## [EXERCISE]
Exactly the lines from the top of the records below through the one containing "Requisitos de Egreso (1098, 954)" must be set down, with no line added or dropped.

= = = =

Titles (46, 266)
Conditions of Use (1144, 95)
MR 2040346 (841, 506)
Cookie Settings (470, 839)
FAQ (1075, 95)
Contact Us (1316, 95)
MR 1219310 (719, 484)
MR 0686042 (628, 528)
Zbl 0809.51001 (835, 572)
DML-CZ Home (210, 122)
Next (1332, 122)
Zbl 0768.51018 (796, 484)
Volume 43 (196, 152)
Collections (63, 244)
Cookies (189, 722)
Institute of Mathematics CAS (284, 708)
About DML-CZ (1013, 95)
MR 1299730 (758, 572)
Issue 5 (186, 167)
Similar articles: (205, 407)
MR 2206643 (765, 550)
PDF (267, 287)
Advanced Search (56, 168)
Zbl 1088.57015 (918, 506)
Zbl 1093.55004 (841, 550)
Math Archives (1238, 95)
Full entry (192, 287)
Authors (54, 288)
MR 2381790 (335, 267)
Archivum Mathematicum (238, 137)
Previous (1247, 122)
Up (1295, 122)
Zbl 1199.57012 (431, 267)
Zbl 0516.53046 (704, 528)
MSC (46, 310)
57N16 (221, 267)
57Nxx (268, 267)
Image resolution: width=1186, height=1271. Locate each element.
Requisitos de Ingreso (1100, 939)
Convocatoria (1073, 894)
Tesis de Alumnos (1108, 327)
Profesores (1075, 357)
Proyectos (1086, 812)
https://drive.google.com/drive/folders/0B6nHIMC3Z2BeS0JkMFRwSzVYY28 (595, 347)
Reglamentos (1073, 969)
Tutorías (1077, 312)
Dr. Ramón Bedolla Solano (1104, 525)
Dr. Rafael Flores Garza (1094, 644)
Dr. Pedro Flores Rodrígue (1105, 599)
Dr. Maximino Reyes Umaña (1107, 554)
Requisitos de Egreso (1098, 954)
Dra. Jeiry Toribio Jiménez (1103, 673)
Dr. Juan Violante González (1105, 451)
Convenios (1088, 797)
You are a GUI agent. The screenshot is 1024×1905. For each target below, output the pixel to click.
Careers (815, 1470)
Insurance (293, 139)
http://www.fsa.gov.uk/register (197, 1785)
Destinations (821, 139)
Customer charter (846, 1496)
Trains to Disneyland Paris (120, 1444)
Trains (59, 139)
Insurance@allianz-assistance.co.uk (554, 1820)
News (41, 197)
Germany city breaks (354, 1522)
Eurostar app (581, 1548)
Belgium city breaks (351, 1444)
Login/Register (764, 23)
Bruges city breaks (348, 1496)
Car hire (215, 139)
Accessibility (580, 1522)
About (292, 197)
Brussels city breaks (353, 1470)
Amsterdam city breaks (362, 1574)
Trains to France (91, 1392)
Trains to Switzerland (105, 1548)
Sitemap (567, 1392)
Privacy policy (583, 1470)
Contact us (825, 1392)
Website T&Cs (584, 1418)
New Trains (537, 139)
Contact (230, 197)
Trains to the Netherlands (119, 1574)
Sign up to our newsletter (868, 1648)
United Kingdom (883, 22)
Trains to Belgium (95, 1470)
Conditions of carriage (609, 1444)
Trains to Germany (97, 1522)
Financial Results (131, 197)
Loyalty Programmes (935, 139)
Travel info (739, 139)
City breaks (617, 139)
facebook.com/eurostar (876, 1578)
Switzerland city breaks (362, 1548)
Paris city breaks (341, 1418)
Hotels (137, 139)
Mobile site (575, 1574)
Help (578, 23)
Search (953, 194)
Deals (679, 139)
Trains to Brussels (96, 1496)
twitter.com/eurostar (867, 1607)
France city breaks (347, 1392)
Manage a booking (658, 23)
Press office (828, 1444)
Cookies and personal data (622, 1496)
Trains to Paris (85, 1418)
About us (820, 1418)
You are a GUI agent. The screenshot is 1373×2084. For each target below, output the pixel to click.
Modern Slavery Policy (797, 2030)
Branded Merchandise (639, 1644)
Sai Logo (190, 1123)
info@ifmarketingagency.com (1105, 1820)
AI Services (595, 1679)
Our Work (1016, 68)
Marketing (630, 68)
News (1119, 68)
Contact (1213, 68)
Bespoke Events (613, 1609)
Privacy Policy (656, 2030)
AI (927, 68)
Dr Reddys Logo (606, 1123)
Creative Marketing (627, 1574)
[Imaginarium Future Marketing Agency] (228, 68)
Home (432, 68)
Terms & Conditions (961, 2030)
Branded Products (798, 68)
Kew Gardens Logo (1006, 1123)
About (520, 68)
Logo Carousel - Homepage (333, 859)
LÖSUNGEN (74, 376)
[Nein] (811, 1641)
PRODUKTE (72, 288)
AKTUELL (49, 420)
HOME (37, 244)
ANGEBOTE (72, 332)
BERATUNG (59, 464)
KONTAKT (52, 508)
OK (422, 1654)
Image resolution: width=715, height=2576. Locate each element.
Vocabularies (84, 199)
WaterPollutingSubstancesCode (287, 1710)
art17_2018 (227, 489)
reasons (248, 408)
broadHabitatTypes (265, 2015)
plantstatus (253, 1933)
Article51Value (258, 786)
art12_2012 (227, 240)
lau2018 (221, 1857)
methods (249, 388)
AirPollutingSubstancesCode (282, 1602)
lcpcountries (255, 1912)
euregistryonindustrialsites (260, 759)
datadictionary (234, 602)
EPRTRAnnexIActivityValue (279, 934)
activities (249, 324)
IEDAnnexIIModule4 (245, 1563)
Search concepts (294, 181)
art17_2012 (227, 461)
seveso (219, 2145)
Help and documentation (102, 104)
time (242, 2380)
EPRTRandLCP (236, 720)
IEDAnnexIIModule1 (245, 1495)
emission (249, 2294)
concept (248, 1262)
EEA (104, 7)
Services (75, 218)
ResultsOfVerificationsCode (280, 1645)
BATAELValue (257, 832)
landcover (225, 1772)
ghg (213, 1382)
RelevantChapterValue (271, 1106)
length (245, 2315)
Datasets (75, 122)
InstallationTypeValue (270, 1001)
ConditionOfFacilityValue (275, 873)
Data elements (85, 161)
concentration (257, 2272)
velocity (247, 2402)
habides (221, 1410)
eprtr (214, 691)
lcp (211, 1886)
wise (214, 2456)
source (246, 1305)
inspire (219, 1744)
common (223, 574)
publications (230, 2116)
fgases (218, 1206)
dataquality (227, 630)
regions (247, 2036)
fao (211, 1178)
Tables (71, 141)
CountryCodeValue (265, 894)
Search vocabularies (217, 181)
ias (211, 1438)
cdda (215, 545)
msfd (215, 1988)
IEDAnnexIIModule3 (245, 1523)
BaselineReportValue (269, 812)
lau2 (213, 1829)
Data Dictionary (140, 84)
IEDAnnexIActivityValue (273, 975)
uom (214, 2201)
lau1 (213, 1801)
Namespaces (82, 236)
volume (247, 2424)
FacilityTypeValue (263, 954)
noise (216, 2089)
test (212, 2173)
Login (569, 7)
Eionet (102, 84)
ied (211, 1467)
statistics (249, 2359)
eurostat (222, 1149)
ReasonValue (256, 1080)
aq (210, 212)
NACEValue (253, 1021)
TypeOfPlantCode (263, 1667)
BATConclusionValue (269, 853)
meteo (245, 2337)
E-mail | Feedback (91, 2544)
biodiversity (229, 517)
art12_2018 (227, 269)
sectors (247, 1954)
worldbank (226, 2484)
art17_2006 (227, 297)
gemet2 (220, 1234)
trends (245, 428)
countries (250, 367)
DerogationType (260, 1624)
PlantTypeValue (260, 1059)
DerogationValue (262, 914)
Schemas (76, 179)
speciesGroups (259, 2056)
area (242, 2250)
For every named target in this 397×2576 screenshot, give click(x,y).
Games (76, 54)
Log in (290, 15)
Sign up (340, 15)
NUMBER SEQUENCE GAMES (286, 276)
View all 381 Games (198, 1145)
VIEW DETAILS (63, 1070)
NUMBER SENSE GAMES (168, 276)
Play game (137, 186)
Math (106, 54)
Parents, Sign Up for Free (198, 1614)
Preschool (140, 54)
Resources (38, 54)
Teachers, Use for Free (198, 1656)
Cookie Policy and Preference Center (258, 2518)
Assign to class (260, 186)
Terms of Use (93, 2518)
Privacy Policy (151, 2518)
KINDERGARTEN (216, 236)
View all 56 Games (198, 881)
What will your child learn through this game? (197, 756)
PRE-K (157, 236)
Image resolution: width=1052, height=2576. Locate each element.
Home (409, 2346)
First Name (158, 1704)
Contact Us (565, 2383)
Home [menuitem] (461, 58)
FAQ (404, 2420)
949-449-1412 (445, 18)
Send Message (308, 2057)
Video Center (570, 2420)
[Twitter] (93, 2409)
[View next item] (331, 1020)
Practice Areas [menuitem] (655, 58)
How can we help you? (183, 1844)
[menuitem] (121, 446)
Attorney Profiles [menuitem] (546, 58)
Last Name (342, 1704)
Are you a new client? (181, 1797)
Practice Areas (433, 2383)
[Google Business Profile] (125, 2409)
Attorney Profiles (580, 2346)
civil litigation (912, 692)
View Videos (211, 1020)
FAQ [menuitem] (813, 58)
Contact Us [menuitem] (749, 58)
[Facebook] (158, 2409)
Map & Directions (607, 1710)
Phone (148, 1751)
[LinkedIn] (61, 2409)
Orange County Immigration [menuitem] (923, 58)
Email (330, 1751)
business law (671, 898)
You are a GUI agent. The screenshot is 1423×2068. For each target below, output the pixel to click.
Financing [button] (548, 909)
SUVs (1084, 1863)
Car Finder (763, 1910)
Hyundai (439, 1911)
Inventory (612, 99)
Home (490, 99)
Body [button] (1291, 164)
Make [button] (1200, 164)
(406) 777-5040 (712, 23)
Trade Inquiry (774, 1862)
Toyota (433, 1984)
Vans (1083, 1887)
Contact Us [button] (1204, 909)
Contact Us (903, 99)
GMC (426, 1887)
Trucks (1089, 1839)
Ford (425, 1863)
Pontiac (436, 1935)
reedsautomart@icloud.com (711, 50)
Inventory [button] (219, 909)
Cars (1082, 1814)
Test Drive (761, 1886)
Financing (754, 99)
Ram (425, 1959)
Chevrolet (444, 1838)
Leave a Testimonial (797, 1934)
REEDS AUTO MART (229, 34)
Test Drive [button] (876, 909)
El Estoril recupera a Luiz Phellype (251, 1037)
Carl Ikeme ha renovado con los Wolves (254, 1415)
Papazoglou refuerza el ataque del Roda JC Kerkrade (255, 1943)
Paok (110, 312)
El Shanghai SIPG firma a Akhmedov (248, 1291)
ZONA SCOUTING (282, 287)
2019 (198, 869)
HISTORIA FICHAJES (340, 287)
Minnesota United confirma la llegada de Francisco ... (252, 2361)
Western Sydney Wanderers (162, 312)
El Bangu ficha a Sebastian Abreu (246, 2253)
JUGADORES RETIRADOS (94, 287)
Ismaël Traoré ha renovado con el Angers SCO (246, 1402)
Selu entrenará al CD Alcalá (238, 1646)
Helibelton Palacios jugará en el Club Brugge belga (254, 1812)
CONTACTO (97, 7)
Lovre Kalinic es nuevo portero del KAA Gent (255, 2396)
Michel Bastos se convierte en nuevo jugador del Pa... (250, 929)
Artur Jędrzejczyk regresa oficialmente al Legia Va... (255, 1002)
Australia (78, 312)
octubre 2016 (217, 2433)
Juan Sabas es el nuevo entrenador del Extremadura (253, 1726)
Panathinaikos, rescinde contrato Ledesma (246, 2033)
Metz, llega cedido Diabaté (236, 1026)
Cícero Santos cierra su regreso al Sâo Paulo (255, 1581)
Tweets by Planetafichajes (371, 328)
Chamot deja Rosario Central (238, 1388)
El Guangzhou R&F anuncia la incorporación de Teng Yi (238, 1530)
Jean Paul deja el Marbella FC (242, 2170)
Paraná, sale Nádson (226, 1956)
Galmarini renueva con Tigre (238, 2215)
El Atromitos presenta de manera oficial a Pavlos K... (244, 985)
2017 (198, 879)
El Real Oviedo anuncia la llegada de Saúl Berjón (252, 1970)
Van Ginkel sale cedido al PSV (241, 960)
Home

= = = =

## [ANSWER FOR THIS EXERCISE]
Titles (46, 266)
Conditions of Use (1144, 95)
MR 2040346 (841, 506)
Cookie Settings (470, 839)
FAQ (1075, 95)
Contact Us (1316, 95)
MR 1219310 (719, 484)
MR 0686042 (628, 528)
Zbl 0809.51001 (835, 572)
DML-CZ Home (210, 122)
Next (1332, 122)
Zbl 0768.51018 (796, 484)
Volume 43 (196, 152)
Collections (63, 244)
Cookies (189, 722)
Institute of Mathematics CAS (284, 708)
About DML-CZ (1013, 95)
MR 1299730 (758, 572)
Issue 5 (186, 167)
Similar articles: (205, 407)
MR 2206643 (765, 550)
PDF (267, 287)
Advanced Search (56, 168)
Zbl 1088.57015 (918, 506)
Zbl 1093.55004 (841, 550)
Math Archives (1238, 95)
Full entry (192, 287)
Authors (54, 288)
MR 2381790 (335, 267)
Archivum Mathematicum (238, 137)
Previous (1247, 122)
Up (1295, 122)
Zbl 1199.57012 (431, 267)
Zbl 0516.53046 (704, 528)
MSC (46, 310)
57N16 (221, 267)
57Nxx (268, 267)
Image resolution: width=1186, height=1271. Locate each element.
Requisitos de Ingreso (1100, 939)
Convocatoria (1073, 894)
Tesis de Alumnos (1108, 327)
Profesores (1075, 357)
Proyectos (1086, 812)
https://drive.google.com/drive/folders/0B6nHIMC3Z2BeS0JkMFRwSzVYY28 (595, 347)
Reglamentos (1073, 969)
Tutorías (1077, 312)
Dr. Ramón Bedolla Solano (1104, 525)
Dr. Rafael Flores Garza (1094, 644)
Dr. Pedro Flores Rodrígue (1105, 599)
Dr. Maximino Reyes Umaña (1107, 554)
Requisitos de Egreso (1098, 954)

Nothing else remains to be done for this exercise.